● TASK REQUIREMENTS
The output is the lines below from the one with "Smart Rewards" through the one with "customers’ purchases.", both included, printed exactly and with no other line.

Data entries:
"""
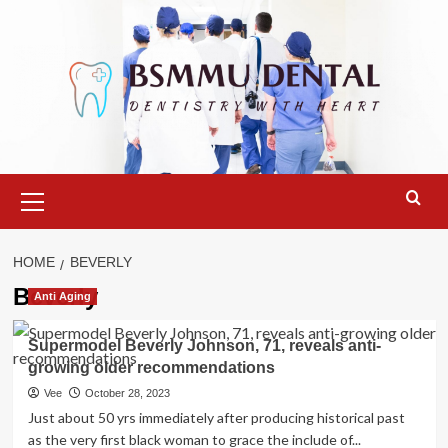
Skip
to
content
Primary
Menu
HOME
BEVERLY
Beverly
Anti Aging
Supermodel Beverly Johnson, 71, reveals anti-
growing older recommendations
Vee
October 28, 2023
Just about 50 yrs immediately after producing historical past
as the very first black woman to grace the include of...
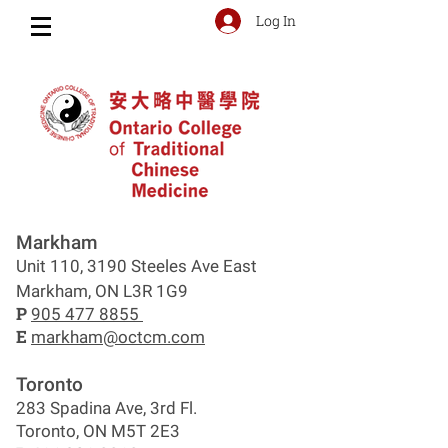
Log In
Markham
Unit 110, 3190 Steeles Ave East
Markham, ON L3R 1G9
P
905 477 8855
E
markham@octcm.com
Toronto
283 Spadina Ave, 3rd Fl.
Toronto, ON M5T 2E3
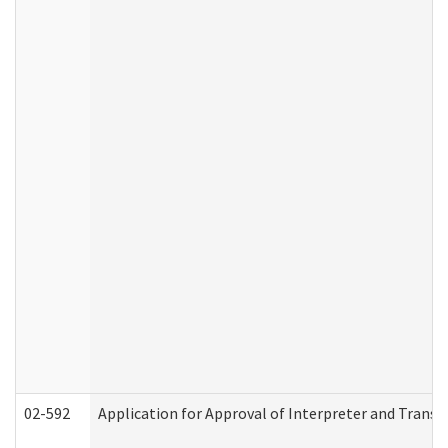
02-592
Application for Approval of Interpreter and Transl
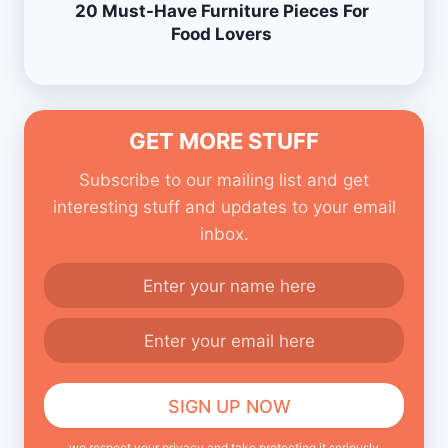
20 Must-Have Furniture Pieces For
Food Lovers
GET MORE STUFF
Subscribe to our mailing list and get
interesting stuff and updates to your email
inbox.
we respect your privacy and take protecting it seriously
"""
"""
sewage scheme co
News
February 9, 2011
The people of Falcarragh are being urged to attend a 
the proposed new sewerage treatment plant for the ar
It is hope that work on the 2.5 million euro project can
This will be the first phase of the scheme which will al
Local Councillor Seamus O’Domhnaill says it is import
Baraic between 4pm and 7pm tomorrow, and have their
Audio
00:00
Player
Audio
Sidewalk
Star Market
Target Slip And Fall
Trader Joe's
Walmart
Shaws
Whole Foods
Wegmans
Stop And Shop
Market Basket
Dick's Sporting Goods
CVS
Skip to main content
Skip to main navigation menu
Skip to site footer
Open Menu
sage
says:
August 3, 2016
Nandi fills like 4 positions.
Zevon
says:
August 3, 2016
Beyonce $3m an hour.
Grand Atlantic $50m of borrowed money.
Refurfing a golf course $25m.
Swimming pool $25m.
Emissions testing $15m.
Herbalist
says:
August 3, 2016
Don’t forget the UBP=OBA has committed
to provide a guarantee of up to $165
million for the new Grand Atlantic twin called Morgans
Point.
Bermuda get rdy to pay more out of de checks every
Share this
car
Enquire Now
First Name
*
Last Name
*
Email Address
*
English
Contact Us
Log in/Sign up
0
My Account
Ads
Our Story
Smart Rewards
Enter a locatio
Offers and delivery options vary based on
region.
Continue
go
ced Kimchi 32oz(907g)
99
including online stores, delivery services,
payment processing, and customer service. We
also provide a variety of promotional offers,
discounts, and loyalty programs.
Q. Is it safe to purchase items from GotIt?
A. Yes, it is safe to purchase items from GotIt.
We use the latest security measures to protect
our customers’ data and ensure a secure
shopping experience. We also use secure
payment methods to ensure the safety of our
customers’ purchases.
"""
● YOUR SOLUTION
Smart Rewards
Enter a locatio
Offers and delivery options vary based on
region.
Continue
go
ced Kimchi 32oz(907g)
99
including online stores, delivery services,
payment processing, and customer service. We
also provide a variety of promotional offers,
discounts, and loyalty programs.
Q. Is it safe to purchase items from GotIt?
A. Yes, it is safe to purchase items from GotIt.
We use the latest security measures to protect
our customers’ data and ensure a secure
shopping experience. We also use secure
payment methods to ensure the safety of our
customers’ purchases.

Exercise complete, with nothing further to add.